Day 20 - 30 Days 30 ML Projects: Create a Topic Model Using Latent Dirichlet Allocation (LDA)
Hey, it is day 20 day of the 30 days 30 ML projects challenge. Here is the full code for your LDA topic modeling project using the New York Times Comments Dataset. It includes all steps: data preprocessing, LDA model building, and visualization.
If you want to see the code, you can find it here: GIT REPO.
Code Flow
1. Importing Libraries
import pandas as pd
import re
import nltk
from nltk.corpus import stopwords
from nltk.tokenize import word_tokenize
from nltk.stem import WordNetLemmatizer
from gensim import corpora
import gensim
import pyLDAvis.gensim
- Pandas: We use this to load and manipulate the dataset.
- nltk: The Natural Language Toolkit (NLTK) helps with text preprocessing (tokenization, stopwords, lemmatization).
- re: This is the regular expressions library in Python, which we use to remove unwanted characters (e.g., punctuation).
- gensim: A library for topic modeling that implements LDA, as well as word embeddings, text similarity, and more.
- pyLDAvis: A visualization tool specifically for LDA topic models, which provides an interactive display of the topics.
2. Loading the Dataset
df = pd.read_csv('your_dataset.csv') # Replace with the path to your dataset
# Select the 'snippet' column
text_data = df['snippet'].dropna().tolist()
- We load the New York Times Comments Dataset into a pandas DataFrame. This dataset has multiple columns, but we’re interested in the text-related columns.
- We use the snippet column, which contains short text snippets of the articles. This will be our source of text for topic modeling.
3. Preprocessing Setup
nltk.download('stopwords')
nltk.download('punkt')
nltk.download('wordnet')
stop_words = set(stopwords.words('english'))
lemmatizer = WordNetLemmatizer()
- Download NLTK Resources: We download NLTK’s stopwords, tokenization (punkt), and lemmatization resources (wordnet) so that we can preprocess the text.
- Stopwords: Words like “and,” “is,” “in,” etc., which don’t contribute much to the meaning of the text, are removed to improve the quality of the topic modeling.
- Lemmatizer: This reduces words to their base form.

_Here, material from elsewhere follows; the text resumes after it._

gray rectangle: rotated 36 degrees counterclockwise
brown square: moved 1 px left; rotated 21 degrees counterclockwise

For example, “running” becomes “run.” Lemmatization helps group words with similar meanings.
4. Text Preprocessing
def preprocess(text):
# Convert to lowercase
text = text.lower()
# Remove punctuation and numbers
text = re.sub(r'\W+', ' ', text)
# Tokenize
tokens = word_tokenize(text)
# Remove stopwords and lemmatize
tokens = [lemmatizer.lemmatize(word) for word in tokens if word not in stop_words]
return tokens
- Convert to Lowercase: We convert everything to lowercase to avoid “Apple” and “apple” being treated as separate words.
- Remove Punctuation and Numbers: Using regular expressions, we remove unwanted characters like punctuation (. or ,) and numbers.

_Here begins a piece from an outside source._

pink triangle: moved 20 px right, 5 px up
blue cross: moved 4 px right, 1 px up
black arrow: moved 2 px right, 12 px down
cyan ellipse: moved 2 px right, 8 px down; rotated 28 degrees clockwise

- Tokenization: Tokenizing breaks the text into individual words.
- Stopword Removal and Lemmatization: We remove stopwords and apply lemmatization to reduce words to their base form.
cleaned_data = [preprocess(text) for text in text_data]
- We apply the preprocess function to each snippet of text and store the cleaned, tokenized data.
5. Creating Dictionary and Corpus
dictionary = corpora.Dictionary(cleaned_data)
corpus = [dictionary.doc2bow(text) for text in cleaned_data]
- Dictionary: The dictionary maps each unique word in the dataset to a unique integer ID. This is necessary for Gensim’s LDA model to operate.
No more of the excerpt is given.